JosiahParry commented on issue #45438:
URL: https://github.com/apache/arrow/issues/45438#issuecomment-2675242573

   Thanks everyone! The package I have been developing works on the native C 
FFI struct interface. I'm not sure I follow as to why DataFusion or another 
query engine is necessary here when the computations already happen on native 
arrow arrays. 
   
   The package already works with `nanoarrow` arrays and array streams by 
passing the arrow pointers to Rust and using the [C FFI 
interface](https://docs.rs/arrow/latest/arrow/ffi/index.html), my hope it to 
get it to work with the arrow R package representation of RecordBatches and 
native arrays etc.
   
   I think UDFs _are_ what would be useful.
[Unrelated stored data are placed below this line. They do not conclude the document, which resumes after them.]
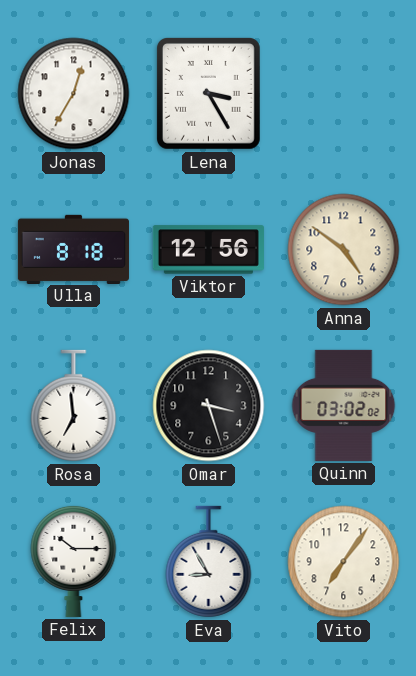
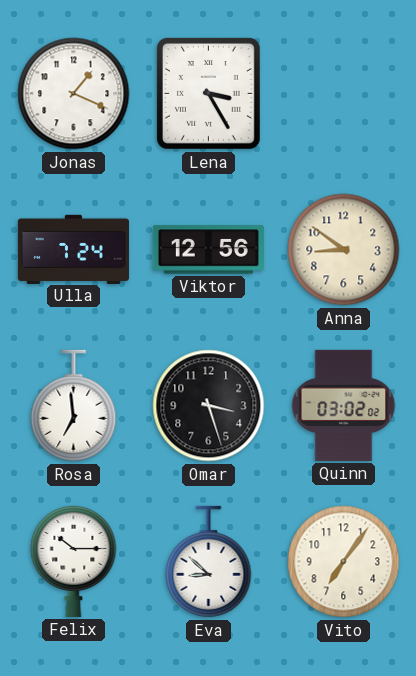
Jonas: 12:35 -> 1:19
Ulla: 8:18 -> 7:24
Anna: 4:51 -> 8:51
Eva: 8:55 -> 8:52
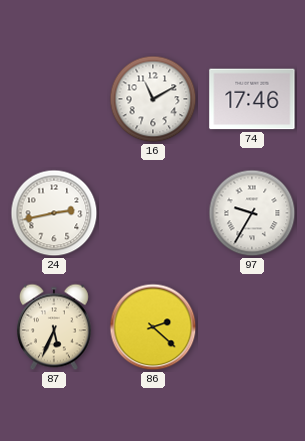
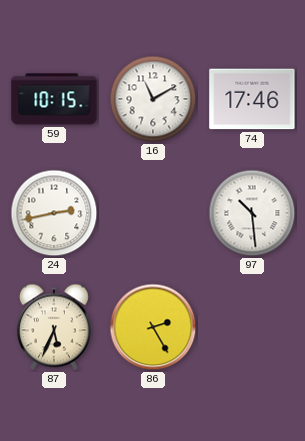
59: none -> 10:15
97: 9:35 -> 10:29
86: 2:22 -> 2:25
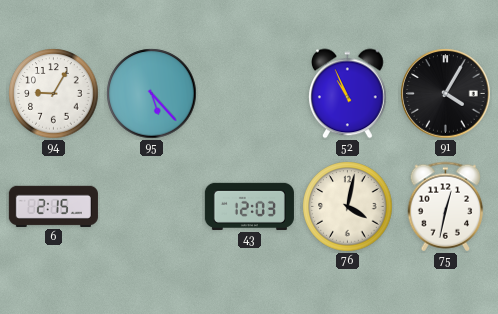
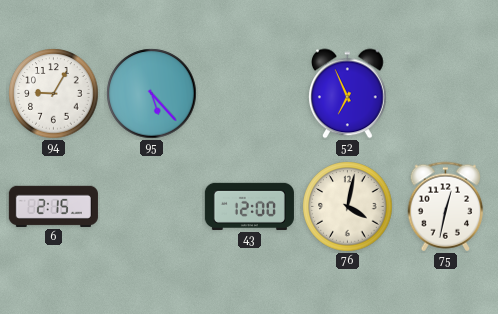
52: 10:56 -> 6:56
91: 4:05 -> none
43: 12:03 -> 12:00
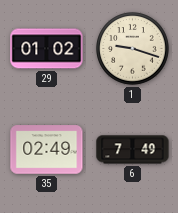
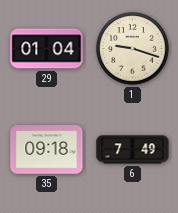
29: 01:02 -> 01:04
35: 02:49 -> 09:18
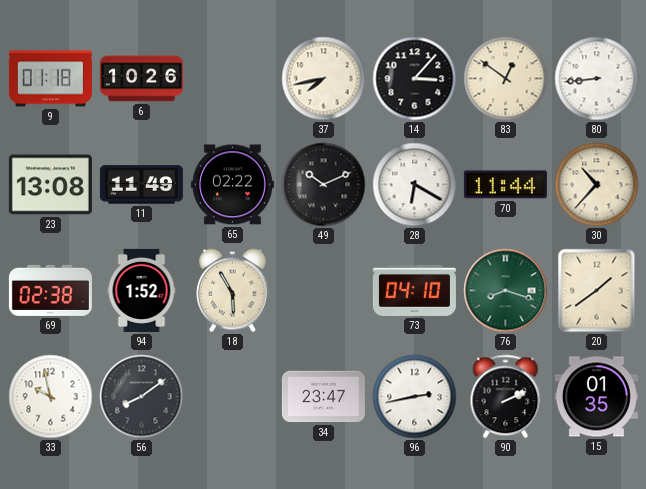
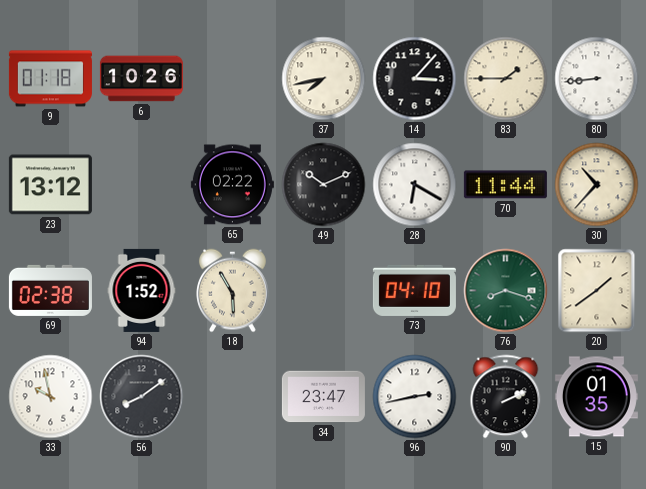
83: 12:51 -> 1:45
23: 13:08 -> 13:12
11: 11:49 -> none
Though it's unclear to me if the 
current state of the package will be flexible enough. 
   
   I was able to get a single example working using a the 
`register_scalar_function()`.
   
   ```r
   library(dplyr)
   library(geoarrow)
   devtools::load_all()
   #> ℹ Loading geoarrowrs
   
   # read in the nc shapefile 
   nc_df <- sf::st_read(system.file("shape/nc.shp", package = "sf")) |> 
     sf::st_cast("POLYGON") |> 
     mutate(geometry = geoarrow::as_geoarrow_vctr(geometry)) |> 
     as_tibble() 
   
   # extract the schema from the input data
   schema <- as_geoarrow_schema(nc_df$geometry) |> 
       nanoarrow::as_nanoarrow_schema() |> 
       arrow::as_data_type()
   
   # FIXME this should be able to support POLYGON, MULTIPOLYGON, and any CRS in 
the schema
   # I'd like to be able to specify _just_ the extension type(s)
   arrow::register_scalar_function(
     name = "area_udf",
     function(context, x) {
     area_euclidean_unsigned_(x) |> 
       nanoarrow::as_nanoarrow_array_stream() 
     },
     in_type = schema,
     out_type = arrow::float64(),
     auto_convert = TRUE
   )
   
   nc <- arrow::as_arrow_table(nc_df)
   
   transmute(nc, area = area_udf(geometry)) |> 
     collect()
   #> # A tibble: 108 × 1
   #>       area
   #>  *   <dbl>
   #>  1 0.114  
   #>  2 0.0614 
   #>  3 0.143  
   #>  4 0.0588 
   #>  5 0.00517
   #>  6 0.00577
   #>  7 0.153  
   #>  8 0.0972 
   #>  9 0.0619 
   #> 10 0.0908 
   #> # ℹ 98 more rows
   ```
   
   I think one of the challenges with this is that the schema isn't necessarily 
_fixed_ for each geometry extension type. For example the CRS may be different. 
And, for example, this function works for `geometry.polygon` _or_ 
`geometry.multipolgon` extension types. This is applicable for both `in_type` 
and `out_type`
   
   Perhaps @paleolimbot may have more insight here as well.